• The records:
****

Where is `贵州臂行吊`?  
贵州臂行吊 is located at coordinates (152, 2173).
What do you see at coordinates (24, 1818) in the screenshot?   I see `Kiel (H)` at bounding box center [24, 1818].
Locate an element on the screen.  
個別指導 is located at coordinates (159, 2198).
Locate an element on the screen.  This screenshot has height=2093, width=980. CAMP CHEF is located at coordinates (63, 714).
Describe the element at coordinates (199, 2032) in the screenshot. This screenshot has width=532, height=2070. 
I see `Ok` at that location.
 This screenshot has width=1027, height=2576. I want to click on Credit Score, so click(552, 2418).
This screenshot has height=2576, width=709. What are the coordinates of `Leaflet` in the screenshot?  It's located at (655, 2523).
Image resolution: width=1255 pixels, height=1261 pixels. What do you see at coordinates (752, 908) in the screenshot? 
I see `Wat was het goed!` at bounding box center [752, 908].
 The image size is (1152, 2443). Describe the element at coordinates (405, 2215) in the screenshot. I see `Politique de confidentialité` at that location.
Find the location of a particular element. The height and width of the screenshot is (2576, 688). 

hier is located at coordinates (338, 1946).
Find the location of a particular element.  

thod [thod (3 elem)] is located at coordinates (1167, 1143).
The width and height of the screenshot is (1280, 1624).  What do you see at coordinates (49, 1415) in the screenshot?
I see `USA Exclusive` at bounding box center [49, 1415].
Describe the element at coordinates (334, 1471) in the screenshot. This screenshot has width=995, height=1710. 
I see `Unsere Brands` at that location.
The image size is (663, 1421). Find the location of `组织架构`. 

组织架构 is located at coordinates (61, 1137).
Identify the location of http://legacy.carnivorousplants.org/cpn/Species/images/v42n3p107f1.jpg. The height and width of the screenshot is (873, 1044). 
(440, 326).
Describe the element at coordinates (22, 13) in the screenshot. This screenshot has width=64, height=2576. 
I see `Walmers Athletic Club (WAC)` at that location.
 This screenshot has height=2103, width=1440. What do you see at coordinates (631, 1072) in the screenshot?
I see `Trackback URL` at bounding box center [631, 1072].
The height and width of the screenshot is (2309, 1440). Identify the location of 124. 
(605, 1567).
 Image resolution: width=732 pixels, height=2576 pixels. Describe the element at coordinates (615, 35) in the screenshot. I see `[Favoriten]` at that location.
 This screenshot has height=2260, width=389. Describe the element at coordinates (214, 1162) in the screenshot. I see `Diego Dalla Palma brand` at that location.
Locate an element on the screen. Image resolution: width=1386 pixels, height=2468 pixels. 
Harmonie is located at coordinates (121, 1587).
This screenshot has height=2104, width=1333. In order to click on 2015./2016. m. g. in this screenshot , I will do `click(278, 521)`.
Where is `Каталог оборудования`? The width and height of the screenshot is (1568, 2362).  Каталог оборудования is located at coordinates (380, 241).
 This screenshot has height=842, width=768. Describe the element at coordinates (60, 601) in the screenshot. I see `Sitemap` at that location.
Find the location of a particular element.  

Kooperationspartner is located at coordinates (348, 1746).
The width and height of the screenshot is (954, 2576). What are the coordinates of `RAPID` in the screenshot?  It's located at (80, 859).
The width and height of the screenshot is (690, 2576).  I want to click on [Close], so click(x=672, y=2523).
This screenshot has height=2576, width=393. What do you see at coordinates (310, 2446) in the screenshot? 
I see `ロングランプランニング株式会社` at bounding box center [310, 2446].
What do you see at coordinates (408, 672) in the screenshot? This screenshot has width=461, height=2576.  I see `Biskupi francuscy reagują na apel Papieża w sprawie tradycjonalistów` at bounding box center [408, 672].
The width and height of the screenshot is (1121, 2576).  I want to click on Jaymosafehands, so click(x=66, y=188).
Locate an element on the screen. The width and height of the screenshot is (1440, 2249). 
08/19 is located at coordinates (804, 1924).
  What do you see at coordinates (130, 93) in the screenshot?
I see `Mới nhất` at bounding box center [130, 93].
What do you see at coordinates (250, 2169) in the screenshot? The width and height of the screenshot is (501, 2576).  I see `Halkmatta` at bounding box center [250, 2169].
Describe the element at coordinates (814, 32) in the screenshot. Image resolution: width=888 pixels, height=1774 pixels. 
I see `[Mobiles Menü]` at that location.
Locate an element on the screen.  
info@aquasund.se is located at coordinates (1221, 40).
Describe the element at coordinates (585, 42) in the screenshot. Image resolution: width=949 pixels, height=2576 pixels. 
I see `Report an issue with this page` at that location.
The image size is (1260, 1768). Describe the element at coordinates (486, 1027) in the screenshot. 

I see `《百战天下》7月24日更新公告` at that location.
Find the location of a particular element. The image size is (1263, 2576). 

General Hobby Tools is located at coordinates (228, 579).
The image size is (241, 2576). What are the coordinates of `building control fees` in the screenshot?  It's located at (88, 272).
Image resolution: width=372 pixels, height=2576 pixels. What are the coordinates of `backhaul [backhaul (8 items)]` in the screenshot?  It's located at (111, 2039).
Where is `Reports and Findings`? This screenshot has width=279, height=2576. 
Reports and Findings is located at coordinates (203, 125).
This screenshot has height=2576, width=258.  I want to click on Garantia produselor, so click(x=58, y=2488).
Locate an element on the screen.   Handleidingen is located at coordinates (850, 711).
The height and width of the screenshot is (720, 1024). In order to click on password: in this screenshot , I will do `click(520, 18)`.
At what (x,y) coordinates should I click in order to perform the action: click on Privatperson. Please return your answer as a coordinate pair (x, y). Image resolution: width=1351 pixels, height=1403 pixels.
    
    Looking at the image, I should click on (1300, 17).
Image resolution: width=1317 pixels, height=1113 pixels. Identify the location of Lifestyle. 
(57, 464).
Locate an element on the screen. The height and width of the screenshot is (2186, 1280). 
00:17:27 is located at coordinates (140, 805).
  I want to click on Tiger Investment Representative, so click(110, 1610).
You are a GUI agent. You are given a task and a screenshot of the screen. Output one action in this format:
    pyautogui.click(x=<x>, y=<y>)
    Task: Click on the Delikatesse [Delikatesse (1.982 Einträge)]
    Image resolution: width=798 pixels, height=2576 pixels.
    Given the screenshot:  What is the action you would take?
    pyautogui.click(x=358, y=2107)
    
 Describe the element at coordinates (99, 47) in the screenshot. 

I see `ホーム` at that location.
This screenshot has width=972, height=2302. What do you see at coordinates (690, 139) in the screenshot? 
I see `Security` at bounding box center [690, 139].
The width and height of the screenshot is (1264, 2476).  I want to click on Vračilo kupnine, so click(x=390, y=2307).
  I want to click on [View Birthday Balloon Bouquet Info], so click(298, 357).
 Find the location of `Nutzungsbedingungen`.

****

All of the material above should be printed again exactly as it is.

Where is `贵州臂行吊`?  
贵州臂行吊 is located at coordinates (152, 2173).
What do you see at coordinates (24, 1818) in the screenshot?   I see `Kiel (H)` at bounding box center [24, 1818].
Locate an element on the screen.  
個別指導 is located at coordinates (159, 2198).
Locate an element on the screen.  This screenshot has height=2093, width=980. CAMP CHEF is located at coordinates (63, 714).
Describe the element at coordinates (199, 2032) in the screenshot. This screenshot has width=532, height=2070. 
I see `Ok` at that location.
 This screenshot has width=1027, height=2576. I want to click on Credit Score, so click(552, 2418).
This screenshot has height=2576, width=709. What are the coordinates of `Leaflet` in the screenshot?  It's located at (655, 2523).
Image resolution: width=1255 pixels, height=1261 pixels. What do you see at coordinates (752, 908) in the screenshot? 
I see `Wat was het goed!` at bounding box center [752, 908].
 The image size is (1152, 2443). Describe the element at coordinates (405, 2215) in the screenshot. I see `Politique de confidentialité` at that location.
Find the location of a particular element. The height and width of the screenshot is (2576, 688). 

hier is located at coordinates (338, 1946).
Find the location of a particular element.  

thod [thod (3 elem)] is located at coordinates (1167, 1143).
The width and height of the screenshot is (1280, 1624).  What do you see at coordinates (49, 1415) in the screenshot?
I see `USA Exclusive` at bounding box center [49, 1415].
Describe the element at coordinates (334, 1471) in the screenshot. This screenshot has width=995, height=1710. 
I see `Unsere Brands` at that location.
The image size is (663, 1421). Find the location of `组织架构`. 

组织架构 is located at coordinates (61, 1137).
Identify the location of http://legacy.carnivorousplants.org/cpn/Species/images/v42n3p107f1.jpg. The height and width of the screenshot is (873, 1044). 
(440, 326).
Describe the element at coordinates (22, 13) in the screenshot. This screenshot has width=64, height=2576. 
I see `Walmers Athletic Club (WAC)` at that location.
 This screenshot has height=2103, width=1440. What do you see at coordinates (631, 1072) in the screenshot?
I see `Trackback URL` at bounding box center [631, 1072].
The height and width of the screenshot is (2309, 1440). Identify the location of 124. 
(605, 1567).
 Image resolution: width=732 pixels, height=2576 pixels. Describe the element at coordinates (615, 35) in the screenshot. I see `[Favoriten]` at that location.
 This screenshot has height=2260, width=389. Describe the element at coordinates (214, 1162) in the screenshot. I see `Diego Dalla Palma brand` at that location.
Locate an element on the screen. Image resolution: width=1386 pixels, height=2468 pixels. 
Harmonie is located at coordinates (121, 1587).
This screenshot has height=2104, width=1333. In order to click on 2015./2016. m. g. in this screenshot , I will do `click(278, 521)`.
Where is `Каталог оборудования`? The width and height of the screenshot is (1568, 2362).  Каталог оборудования is located at coordinates (380, 241).
 This screenshot has height=842, width=768. Describe the element at coordinates (60, 601) in the screenshot. I see `Sitemap` at that location.
Find the location of a particular element.  

Kooperationspartner is located at coordinates (348, 1746).
The width and height of the screenshot is (954, 2576). What are the coordinates of `RAPID` in the screenshot?  It's located at (80, 859).
The width and height of the screenshot is (690, 2576).  I want to click on [Close], so click(x=672, y=2523).
This screenshot has height=2576, width=393. What do you see at coordinates (310, 2446) in the screenshot? 
I see `ロングランプランニング株式会社` at bounding box center [310, 2446].
What do you see at coordinates (408, 672) in the screenshot? This screenshot has width=461, height=2576.  I see `Biskupi francuscy reagują na apel Papieża w sprawie tradycjonalistów` at bounding box center [408, 672].
The width and height of the screenshot is (1121, 2576).  I want to click on Jaymosafehands, so click(x=66, y=188).
Locate an element on the screen. The width and height of the screenshot is (1440, 2249). 
08/19 is located at coordinates (804, 1924).
  What do you see at coordinates (130, 93) in the screenshot?
I see `Mới nhất` at bounding box center [130, 93].
What do you see at coordinates (250, 2169) in the screenshot? The width and height of the screenshot is (501, 2576).  I see `Halkmatta` at bounding box center [250, 2169].
Describe the element at coordinates (814, 32) in the screenshot. Image resolution: width=888 pixels, height=1774 pixels. 
I see `[Mobiles Menü]` at that location.
Locate an element on the screen.  
info@aquasund.se is located at coordinates (1221, 40).
Describe the element at coordinates (585, 42) in the screenshot. Image resolution: width=949 pixels, height=2576 pixels. 
I see `Report an issue with this page` at that location.
The image size is (1260, 1768). Describe the element at coordinates (486, 1027) in the screenshot. 

I see `《百战天下》7月24日更新公告` at that location.
Find the location of a particular element. The image size is (1263, 2576). 

General Hobby Tools is located at coordinates (228, 579).
The image size is (241, 2576). What are the coordinates of `building control fees` in the screenshot?  It's located at (88, 272).
Image resolution: width=372 pixels, height=2576 pixels. What are the coordinates of `backhaul [backhaul (8 items)]` in the screenshot?  It's located at (111, 2039).
Where is `Reports and Findings`? This screenshot has width=279, height=2576. 
Reports and Findings is located at coordinates (203, 125).
This screenshot has height=2576, width=258.  I want to click on Garantia produselor, so click(x=58, y=2488).
Locate an element on the screen.   Handleidingen is located at coordinates (850, 711).
The height and width of the screenshot is (720, 1024). In order to click on password: in this screenshot , I will do `click(520, 18)`.
At what (x,y) coordinates should I click in order to perform the action: click on Privatperson. Please return your answer as a coordinate pair (x, y). Image resolution: width=1351 pixels, height=1403 pixels.
    
    Looking at the image, I should click on (1300, 17).
Image resolution: width=1317 pixels, height=1113 pixels. Identify the location of Lifestyle. 
(57, 464).
Locate an element on the screen. The height and width of the screenshot is (2186, 1280). 
00:17:27 is located at coordinates (140, 805).
  I want to click on Tiger Investment Representative, so click(110, 1610).
You are a GUI agent. You are given a task and a screenshot of the screen. Output one action in this format:
    pyautogui.click(x=<x>, y=<y>)
    Task: Click on the Delikatesse [Delikatesse (1.982 Einträge)]
    Image resolution: width=798 pixels, height=2576 pixels.
    Given the screenshot:  What is the action you would take?
    pyautogui.click(x=358, y=2107)
    
 Describe the element at coordinates (99, 47) in the screenshot. 

I see `ホーム` at that location.
This screenshot has width=972, height=2302. What do you see at coordinates (690, 139) in the screenshot? 
I see `Security` at bounding box center [690, 139].
The width and height of the screenshot is (1264, 2476).  I want to click on Vračilo kupnine, so click(x=390, y=2307).
  I want to click on [View Birthday Balloon Bouquet Info], so click(298, 357).
 Find the location of `Nutzungsbedingungen`.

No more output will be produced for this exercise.